If you build your own containers you'll probably need to [install manually](INSTALL.md). You'll also need to adjust which images are deployed in the [deployment yaml](install/02-autocert.yaml).

## Contributing

If you have improvements to `autocert`, send us your pull requests! For those just getting started, GitHub has a [howto](https://help.github.com/articles/about-pull-requests/). A team member will review your pull requests, provide feedback, and merge your changes. In order to accept contributions we do need you to [sign our contributor license agreement](https://cla-assistant.io/smallstep/autocert).

If you want to contribute but you're not sure where to start, take a look at the [issues with the "good first issue" label](https://github.com/smallstep/autocert/issues?q=is%3Aopen+label%3A%22good+first+issue%22+label%3Aarea%2Fautocert).

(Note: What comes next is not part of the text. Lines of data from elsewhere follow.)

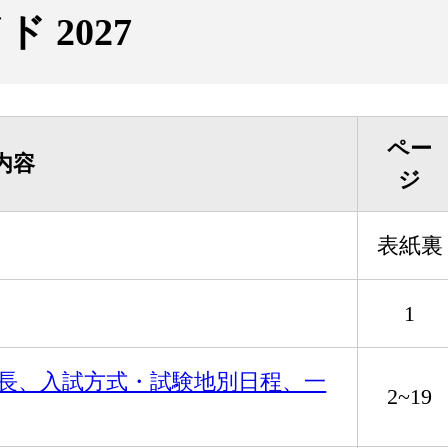
 2027
ペー
内容
ジ
表紙裏
1
長、入試方式・試験地別日程、一
2~19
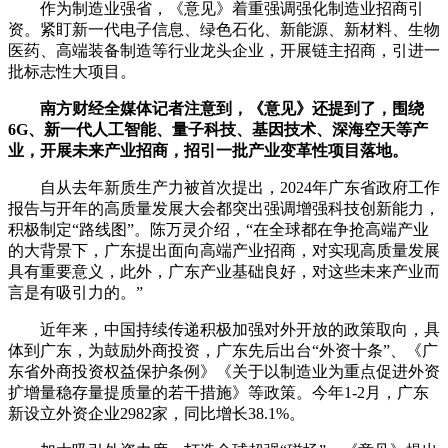
作为制造业强省，《意见》着重强调强化制造业招商引
资。紧盯新一代电子信息、绿色石化、新能源、新材料、生物
医药、高端装备制造等行业龙头企业，开展链主招商，引进一
批标志性大项目。
南方财经全媒体记者注意到，《意见》还提到了，围绕
6G、新一代人工智能、量子科技、基因技术、深海空天等产
业，开展未来产业招商，招引一批产业变革性项目落地。
自从去年新质生产力被首次提出，2024年广东省政府工作
报告与开年的高质量发展大会都突出强调增强科技创新能力，
积极制定“路线图”。陈万灵介绍，“在全球都在争抢高端产业
的大背景下，广东提出面向高端产业招商，对实现高质量发展
具有重要意义，此外，广东产业基础良好，对这些未来产业而
言是有吸引力的。”
近年来，中国持续传递积极加强对外开放的政策取向，具
体到广东，为鼓励外商投资，广东先后出台“外资十条”、《广
东省外商投资权益保护条例》《关于以制造业为重点促进外资
扩增量稳存量提质量的若干措施》等政策。今年1-2月，广东
新设立外资企业2982家，同比增长38.1%。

These are issues that we believe are particularly well suited for outside contributions, often because we probably won't get to them right now. If you decide to start on an issue, leave a comment so that other people know that you're working on it. If you want to help out, but not alone, use the issue comment thread to coordinate.

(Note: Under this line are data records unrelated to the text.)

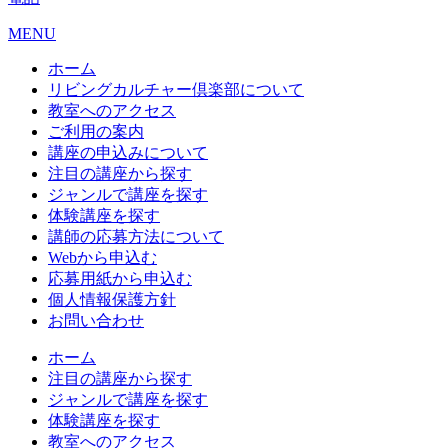
MENU
ホーム
リビングカルチャー倶楽部について
教室へのアクセス
ご利用の案内
講座の申込みについて
注目の講座から探す
ジャンルで講座を探す
体験講座を探す
講師の応募方法について
Webから申込む
応募用紙から申込む
個人情報保護方針
お問い合わせ
ホーム
注目の講座から探す
ジャンルで講座を探す
体験講座を探す
教室へのアクセス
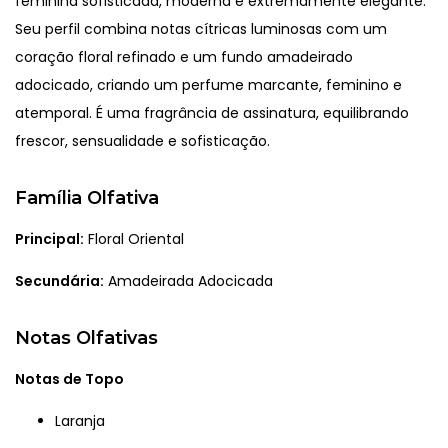
feminina sofisticada, moderna e extremamente elegante.
Seu perfil combina notas cítricas luminosas com um
coração floral refinado e um fundo amadeirado
adocicado, criando um perfume marcante, feminino e
atemporal. É uma fragrância de assinatura, equilibrando
frescor, sensualidade e sofisticação.
Família Olfativa
Principal:
Floral Oriental
Secundária:
Amadeirada Adocicada
Notas Olfativas
Notas de Topo
Laranja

If you've identified a bug or have ideas for improving `autocert` that you don't have time to implement, we'd love to hear about them. Please open an issue to [report a bug](https://github.com/smallstep/autocert/issues/new?template=autocert_bug.md) or [suggest an enhancement](https://github.com/smallstep/autocert/issues/new?template=autocert_enhancement.md)!

## Further Reading

* We tweet [@smallsteplabs](https://twitter.com/smallsteplabs)
* Read [our blog](https://smallstep.com/blog)
* Check out the [runbook](RUNBOOK.md)
* Check out [`step` CLI](https://github.com/smallstep/cli)

## License

Copyright 2023 Smallstep Labs

Licensed under [the Apache License, Version 2.0](https://github.com/smallstep/autocert/blob/master/LICENSE)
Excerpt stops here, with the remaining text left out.